5.3.1 Unsupervised Learning Roadmap: Find Structure Without Labels
Unsupervised learning starts when the data has no labels. The model does not tell you the final truth. It helps you discover possible structure.
Look at the Structure Map First


| If you want to... | Start with... |
|---|---|
| find natural groups | clustering |
| compress high-dimensional data | dimensionality reduction |
| find unusual points | anomaly detection |
The key question is not "is the label correct?" but "does this structure have evidence and meaning?"
Run One Clustering Baseline
Create unsupervised_first_loop.py and run it after installing scikit-learn.
from sklearn.cluster import KMeans
from sklearn.datasets import make_blobs
X, _ = make_blobs(n_samples=30, centers=3, random_state=7, cluster_std=0.8)
model = KMeans(n_clusters=3, random_state=7, n_init="auto")
labels = model.fit_predict(X)
print("cluster_count:", len(set(labels)))
print("first_five_labels:", labels[:5].tolist())
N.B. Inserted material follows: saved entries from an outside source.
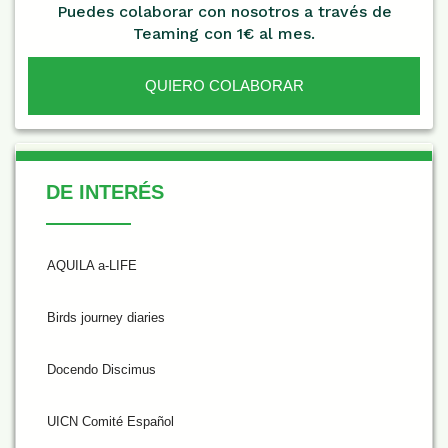
Puedes colaborar con nosotros a través de
Teaming con 1€ al mes.
QUIERO COLABORAR
De Interés
DE INTERÉS
AQUILA a-LIFE
Birds journey diaries
Docendo Discimus
UICN Comité Español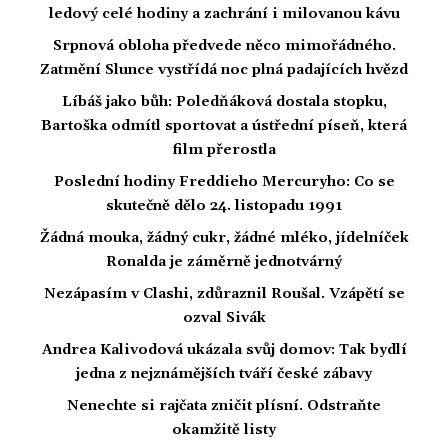
ledový celé hodiny a zachrání i milovanou kávu
Srpnová obloha předvede něco mimořádného.
Zatmění Slunce vystřídá noc plná padajících hvězd
Líbáš jako bůh: Poledňáková dostala stopku,
Bartoška odmítl sportovat a ústřední píseň, která
film přerostla
Poslední hodiny Freddieho Mercuryho: Co se
skutečně dělo 24. listopadu 1991
Žádná mouka, žádný cukr, žádné mléko, jídelníček
Ronalda je záměrně jednotvárný
Nezápasím v Clashi, zdůraznil Roušal. Vzápětí se
ozval Sivák
Andrea Kalivodová ukázala svůj domov: Tak bydlí
jedna z nejznámějších tváří české zábavy
Nenechte si rajčata zničit plísní. Odstraňte
okamžitě listy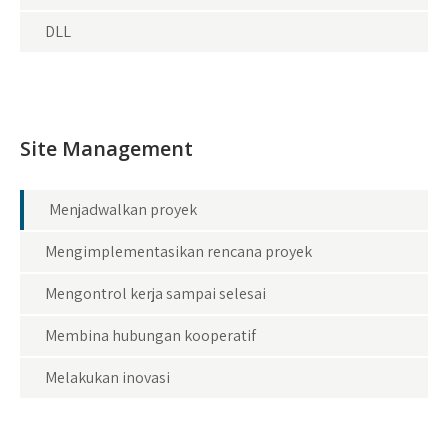
DLL
Site Management
Menjadwalkan proyek
Mengimplementasikan rencana proyek
Mengontrol kerja sampai selesai
Membina hubungan kooperatif
Melakukan inovasi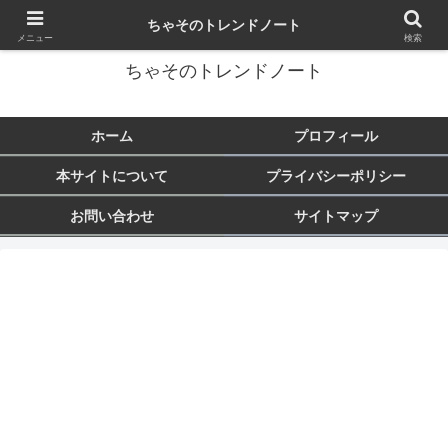
トレンド・芸能・旅行など気になることをまとめます♪
ちゃそのトレンドノート
メニュー
検索
ちゃそのトレンドノート
ホーム
プロフィール
本サイトについて
プライバシーポリシー
お問い合わせ
サイトマップ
print("inertia:", round(model.inertia_, 2))
Expected output:
cluster_count: 3
first_five_labels: [2, 0, 0, 1, 0]
inertia: 43.44
Clustering gives group IDs, not human meaning. You still need charts, feature summaries, and domain interpretation.
Learn in This Order
| Order | Read | What to practice |
|---|---|---|
| 1 | 5.3.2 Clustering | K-Means, cluster interpretation, bad cluster choices |
| 2 | 5.3.3 Dimensionality Reduction | PCA, visualization, compression |
| 3 | 5.3.4 Anomaly Detection | outliers, thresholds, alert evidence |
Pass Check
You pass this roadmap when you can explain what structure you are looking for, run one unsupervised model, and write one cautious interpretation instead of treating the output as absolute truth.